DIRECTIONS FOR THIS TASK:
If a line below contains the string "Damian", return that line.

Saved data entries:
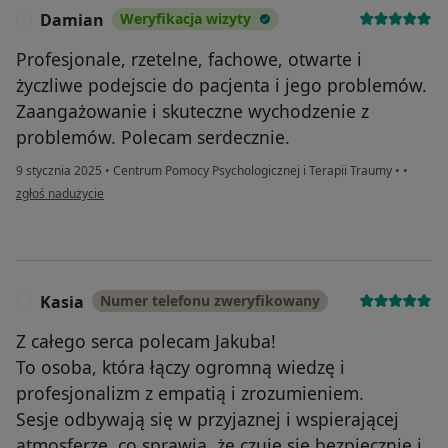
Damian
Weryfikacja wizyty
D
Profesjonale, rzetelne, fachowe, otwarte i
życzliwe podejscie do pacjenta i jego problemów.
Zaangażowanie i skuteczne wychodzenie z
problemów. Polecam serdecznie.
9 stycznia 2025
•
Centrum Pomocy Psychologicznej i Terapii Traumy
•
•
w opinii użytkownika Damian
zgłoś nadużycie
Kasia
Numer telefonu zweryfikowany
K
Z całego serca polecam Jakuba!
To osoba, która łączy ogromną wiedzę i
profesjonalizm z empatią i zrozumieniem.
Sesje odbywają się w przyjaznej i wspierającej
atmosferze, co sprawia, że czuję się bezpiecznie i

YOUR SOLUTION:
Damian
w opinii użytkownika Damian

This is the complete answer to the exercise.